Sábado, 21 de setembro de 2019

ISSN 1983-392X

CNJ - Férias não gozadas devem ser pagas a magistrados

Os magistrados que se aposentarem, seja voluntáriamente ou por invalidez, e que não tirarem férias, por necessidade do Tribunal, desde que comprovada a real necessidade do serviço, terão direito à indenização, sem limitação de período.

quinta-feira, 4 de dezembro de 2008


Férias

Férias não gozadas devem ser pagas a magistrados

Os magistrados que se aposentarem, seja voluntáriamente ou por invalidez, e que não tirarem férias, por necessidade do Tribunal, desde que comprovada a real necessidade do serviço, terão direito à indenização, sem limitação de período.

Esse é o entendimento do CNJ ao julgar ontem 3/12, a viabilidade jurídica de três pedidos de providências, dois feitos pelo TJ/PA e outro pelo TJ/TO.

No primeiro caso, o magistrado foi aposentado por invalidez e reivindicava o pagamento das férias não gozadas por necessidade de serviço. No segundo caso, a aposentadoria foi voluntária e no caso do Tribunal de Tocantins, o magistrado deixou de usufruir 326 dias de férias, em virtude de substituições à presidência.

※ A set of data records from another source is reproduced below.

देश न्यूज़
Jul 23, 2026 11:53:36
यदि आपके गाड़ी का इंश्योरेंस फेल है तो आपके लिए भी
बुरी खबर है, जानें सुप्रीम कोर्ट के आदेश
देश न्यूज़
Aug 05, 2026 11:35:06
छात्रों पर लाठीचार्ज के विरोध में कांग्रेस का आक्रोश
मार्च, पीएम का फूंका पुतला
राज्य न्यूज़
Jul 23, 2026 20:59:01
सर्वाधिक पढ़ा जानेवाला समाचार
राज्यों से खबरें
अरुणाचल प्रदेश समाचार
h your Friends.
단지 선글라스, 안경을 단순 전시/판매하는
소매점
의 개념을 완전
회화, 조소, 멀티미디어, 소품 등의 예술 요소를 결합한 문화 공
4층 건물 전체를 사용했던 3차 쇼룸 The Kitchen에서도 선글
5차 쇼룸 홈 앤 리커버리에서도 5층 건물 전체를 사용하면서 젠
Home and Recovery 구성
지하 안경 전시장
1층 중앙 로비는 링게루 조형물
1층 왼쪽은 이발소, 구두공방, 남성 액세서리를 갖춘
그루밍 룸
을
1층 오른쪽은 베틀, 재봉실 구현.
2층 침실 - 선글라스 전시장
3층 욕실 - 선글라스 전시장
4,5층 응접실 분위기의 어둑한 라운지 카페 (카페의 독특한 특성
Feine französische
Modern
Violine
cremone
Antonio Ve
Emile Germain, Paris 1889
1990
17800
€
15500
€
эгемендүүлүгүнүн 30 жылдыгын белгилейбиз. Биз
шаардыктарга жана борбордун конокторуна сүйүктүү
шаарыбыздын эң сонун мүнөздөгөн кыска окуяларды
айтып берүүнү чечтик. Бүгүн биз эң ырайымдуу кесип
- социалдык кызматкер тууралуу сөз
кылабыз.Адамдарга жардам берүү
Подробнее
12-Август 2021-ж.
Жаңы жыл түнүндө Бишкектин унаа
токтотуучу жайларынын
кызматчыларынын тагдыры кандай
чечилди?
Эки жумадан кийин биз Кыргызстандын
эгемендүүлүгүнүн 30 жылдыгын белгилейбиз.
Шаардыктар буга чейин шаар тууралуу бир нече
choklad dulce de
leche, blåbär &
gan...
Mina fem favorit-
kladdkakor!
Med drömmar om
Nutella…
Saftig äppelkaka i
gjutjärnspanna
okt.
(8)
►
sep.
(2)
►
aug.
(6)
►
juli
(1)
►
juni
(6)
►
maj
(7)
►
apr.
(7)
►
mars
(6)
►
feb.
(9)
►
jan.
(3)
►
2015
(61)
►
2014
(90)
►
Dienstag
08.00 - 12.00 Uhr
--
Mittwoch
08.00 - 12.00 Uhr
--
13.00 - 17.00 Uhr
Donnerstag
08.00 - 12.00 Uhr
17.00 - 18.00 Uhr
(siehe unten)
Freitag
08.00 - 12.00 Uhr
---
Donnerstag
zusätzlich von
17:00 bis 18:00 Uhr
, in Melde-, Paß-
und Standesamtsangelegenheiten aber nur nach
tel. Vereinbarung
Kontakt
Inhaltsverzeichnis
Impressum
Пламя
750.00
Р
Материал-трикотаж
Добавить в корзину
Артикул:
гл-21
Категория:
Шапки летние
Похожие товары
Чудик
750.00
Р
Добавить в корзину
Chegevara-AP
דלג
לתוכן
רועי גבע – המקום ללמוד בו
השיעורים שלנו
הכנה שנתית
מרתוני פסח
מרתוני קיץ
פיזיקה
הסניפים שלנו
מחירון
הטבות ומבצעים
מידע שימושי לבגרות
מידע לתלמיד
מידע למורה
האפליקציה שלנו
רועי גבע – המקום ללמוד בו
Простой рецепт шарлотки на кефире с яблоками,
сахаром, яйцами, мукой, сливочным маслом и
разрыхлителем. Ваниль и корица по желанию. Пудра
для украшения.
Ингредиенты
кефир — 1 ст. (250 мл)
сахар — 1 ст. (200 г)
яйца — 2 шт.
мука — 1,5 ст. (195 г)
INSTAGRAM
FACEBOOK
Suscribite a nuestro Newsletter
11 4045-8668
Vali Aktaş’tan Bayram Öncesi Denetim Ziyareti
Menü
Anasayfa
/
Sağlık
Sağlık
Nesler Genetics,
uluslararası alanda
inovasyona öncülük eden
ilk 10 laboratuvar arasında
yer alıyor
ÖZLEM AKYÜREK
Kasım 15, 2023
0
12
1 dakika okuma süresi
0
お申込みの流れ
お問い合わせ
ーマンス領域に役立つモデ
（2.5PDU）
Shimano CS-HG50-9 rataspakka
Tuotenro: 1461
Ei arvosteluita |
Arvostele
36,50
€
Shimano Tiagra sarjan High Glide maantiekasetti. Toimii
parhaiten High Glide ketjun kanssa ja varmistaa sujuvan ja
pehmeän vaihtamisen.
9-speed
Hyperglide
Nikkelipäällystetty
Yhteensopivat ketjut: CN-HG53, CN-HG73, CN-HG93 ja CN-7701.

O relator do processo, conselheiro Joaquim Falcão votou no sentido de que "o magistrado aposentado pode ter a conversão das férias em pagamento de um máximo de dois períodos". Junto com o relator votaram os conselheiros José Adonis Callou de Araújo Sá e Técio Lins e Silva.

Os demais conselheiros do CNJ presentes à sessão, seguiram o voto divergente do conselheiro João Oreste Dalazen que entendeu que o acúmulo de férias não foi causado pelo magistrado, mas por necessidade do serviço e, por isso, não deve ter limitação de período.

Para o conselheiro Antônio Umberto de Souza Junior, "a decisão do CNJ é a reparação de um direito sacrificado pela administração pública". A decisão de reconhecer a viabilidade jurídica do pagamento das férias não gozadas por parte dos magistrados teve o voto favorável seis conselheiros.

O conselheiro Felipe Locke Cavalcanti argumentou que as férias dos trabalhadores são um direito previsto na Constituição e que "o magistrado também goza desse direito e não pode receber um tratamento prejudicial".

A decisão do CNJ refere-se aos Pedidos de Providências nº 2007.10.00.000683-0, 2007.10.00.0001653-7 e 2008.10.00.000735-8.